(Data items)
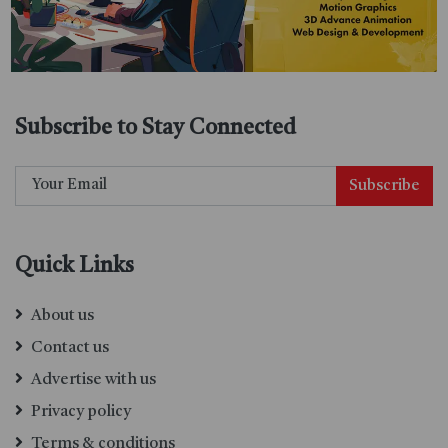
Subscribe to Stay Connected
Subscribe
Quick Links
About us
Contact us
Advertise with us
Privacy policy
Terms & conditions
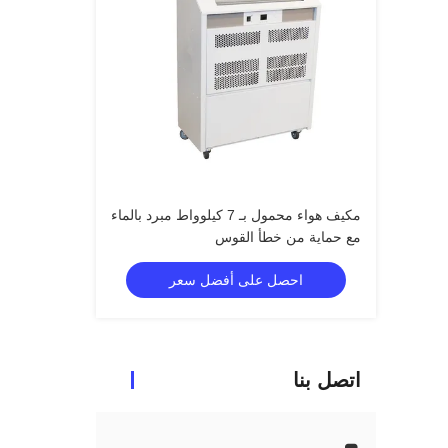
مكيف هواء محمول بـ 7 كيلوواط مبرد بالماء
مع حماية من خطأ القوس
احصل على أفضل سعر
اتصل بنا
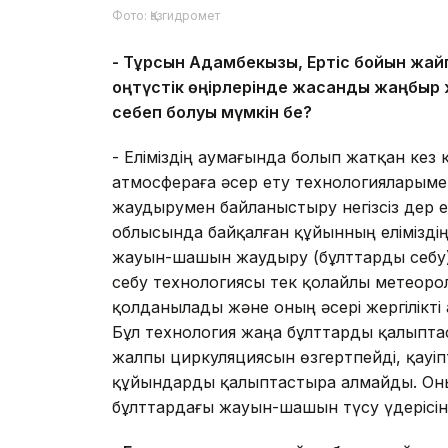
Фото: Қазгидромет
-
Тұрсын Адамбекқызы, Ертіс бойын жайп
о
ңтүстік өңірлерінде жасанды жаңбыр
себеп болуы мүмкін бе?
- Еліміздің аумағында болып жатқан ке
атмосфераға әсер ету технологияларыме
жаудырумен байланыстыру негізсіз дер ед
облысында байқалған құйынның еліміздің
жауын-шашын жаудыру (бұлттарды себу)
себу технологиясы тек қолайлы метеоро
қолданылады және оның әсері жергілікті 
Бұл технология жаңа бұлттарды қалыпт
жалпы циркуляциясын өзгертпейді, қауі
құйындарды қалыптастыра алмайды. Оны
бұлттардағы жауын-шашын түсу үдерісін 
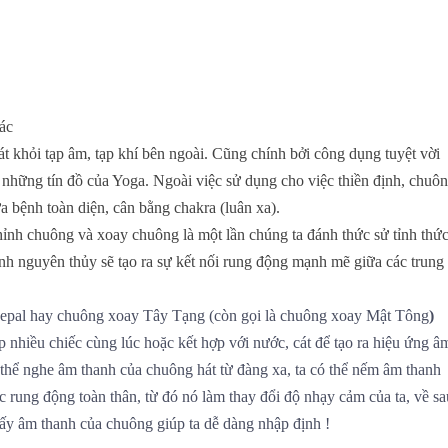
hác
 khỏi tạp âm, tạp khí bên ngoài. Cũng chính bởi công dụng tuyệt vời
 những tín đồ của Yoga. Ngoài việc sử dụng cho việc thiền định, chuô
a bệnh toàn diện, cân bằng chakra (luân xa).
ỉnh chuông và xoay chuông là một lần chúng ta đánh thức sử tỉnh thứ
nh nguyên thủy sẽ tạo ra sự kết nối rung động mạnh mẽ giữa các trung
epal
hay
chuông xoay Tây Tạng
(còn gọi là
chuông xoay Mật Tông
)
 nhiều chiếc cùng lúc hoặc kết hợp với nước, cát để tạo ra hiệu ứng â
ể nghe âm thanh của chuông hát từ đàng xa, ta có thể nếm âm thanh
rung động toàn thân, từ đó nó làm thay đổi độ nhạy cảm của ta, về s
 thấy âm thanh của chuông giúp ta dễ dàng nhập định !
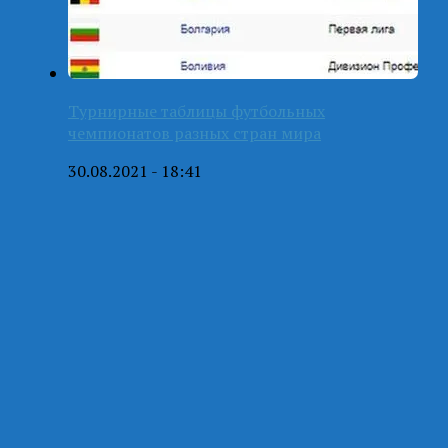
Турнирные таблицы футбольных
чемпионатов разных стран мира
30.08.2021 - 18:41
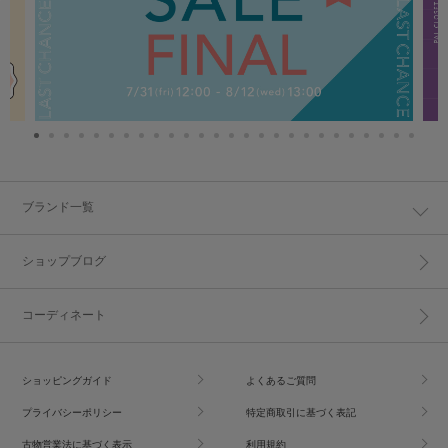
ブランド一覧
ショップブログ
コーディネート
ショッピングガイド
よくあるご質問
プライバシーポリシー
特定商取引に基づく表記
古物営業法に基づく表示
利用規約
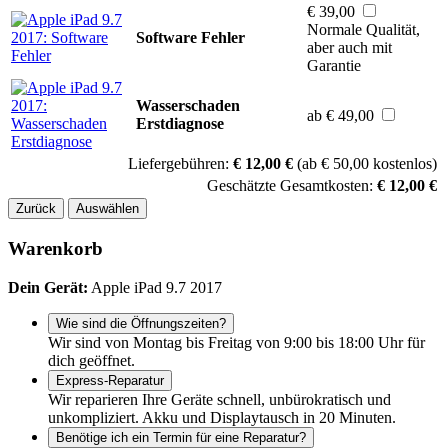
€ 39,00
Normale Qualität,
Software Fehler
aber auch mit
Garantie
Wasserschaden
ab € 49,00
Erstdiagnose
Liefergebühren:
€ 12,00 €
(ab € 50,00 kostenlos)
Geschätzte Gesamtkosten:
€ 12,00 €
Zurück
Auswählen
Warenkorb
Dein Gerät:
Apple iPad 9.7 2017
Wie sind die Öffnungszeiten?
Wir sind von Montag bis Freitag von 9:00 bis 18:00 Uhr für
dich geöffnet.
Express-Reparatur
Wir reparieren Ihre Geräte schnell, unbürokratisch und
unkompliziert. Akku und Displaytausch in 20 Minuten.
Benötige ich ein Termin für eine Reparatur?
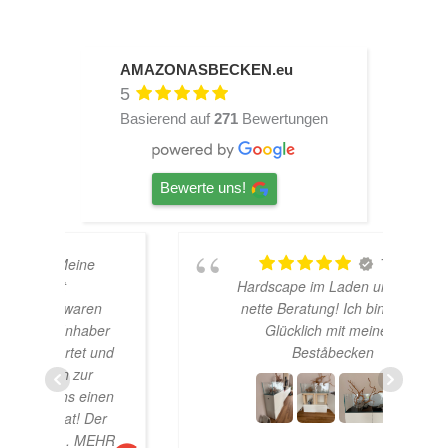
AMAZONASBECKEN.eu
5
Basierend auf
271
Bewertungen
Bewerte uns!
TOP
Hardscape im Laden und sehr
n
nette Beratung! Ich bin super
er
Glücklich mit meinem
und
Beståbecken
nen
er
EHR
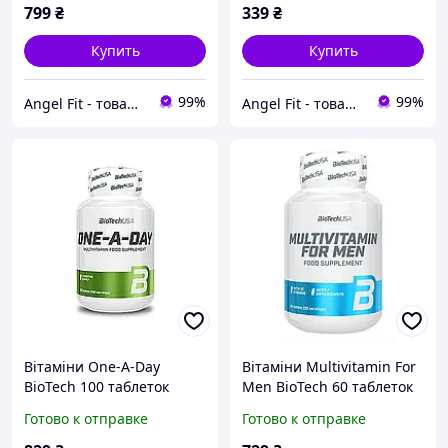
799
₴
339
₴
Купить
Купить
99%
99%
Angel Fit - товари для здоров'я, спорту та активного життя
Angel Fit - товари для здоров'я, спорту та активного життя
Вітаміни One-A-Day
Вітаміни Multivitamin For
BioTech 100 таблеток
Men BioTech 60 таблеток
Готово к отправке
Готово к отправке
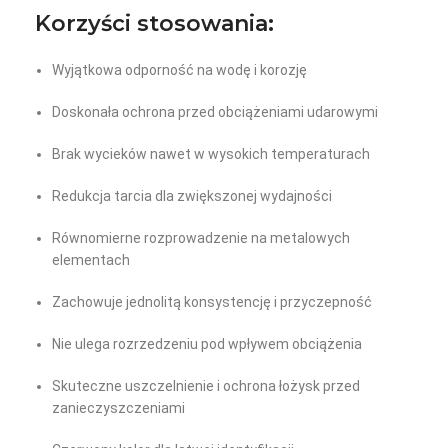
Korzyści stosowania:
Wyjątkowa odporność na wodę i korozję
Doskonała ochrona przed obciążeniami udarowymi
Brak wycieków nawet w wysokich temperaturach
Redukcja tarcia dla zwiększonej wydajności
Równomierne rozprowadzenie na metalowych
elementach
Zachowuje jednolitą konsystencję i przyczepność
Nie ulega rozrzedzeniu pod wpływem obciążenia
Skuteczne uszczelnienie i ochrona łożysk przed
zanieczyszczeniami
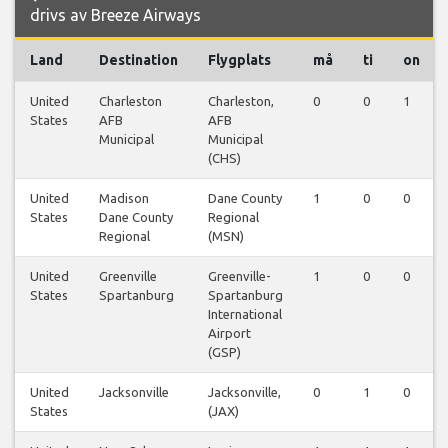
drivs av Breeze Airways
Land
Destination
Flygplats
må
ti
on
United
Charleston
Charleston,
0
0
1
States
AFB
AFB
Municipal
Municipal
(CHS)
United
Madison
Dane County
1
0
0
States
Dane County
Regional
Regional
(MSN)
United
Greenville
Greenville-
1
0
0
States
Spartanburg
Spartanburg
International
Airport
(GSP)
United
Jacksonville
Jacksonville,
0
1
0
States
(JAX)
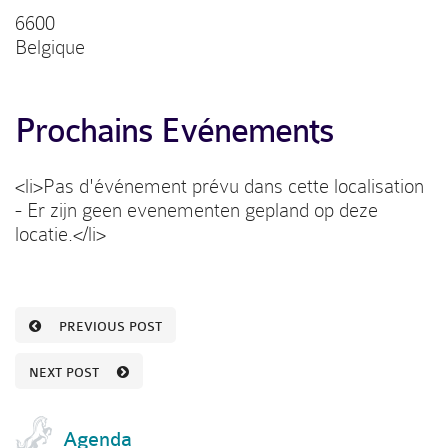
6600
Belgique
Prochains Evénements
<li>Pas d'événement prévu dans cette localisation
- Er zijn geen evenementen gepland op deze
locatie.</li>
PREVIOUS POST
NEXT POST
Agenda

# How to complete this task:
Scan the data for lines containing "BioTech" and copy all of them.

# Answer for this exercise:
BioTech 100 таблеток
Men BioTech 60 таблеток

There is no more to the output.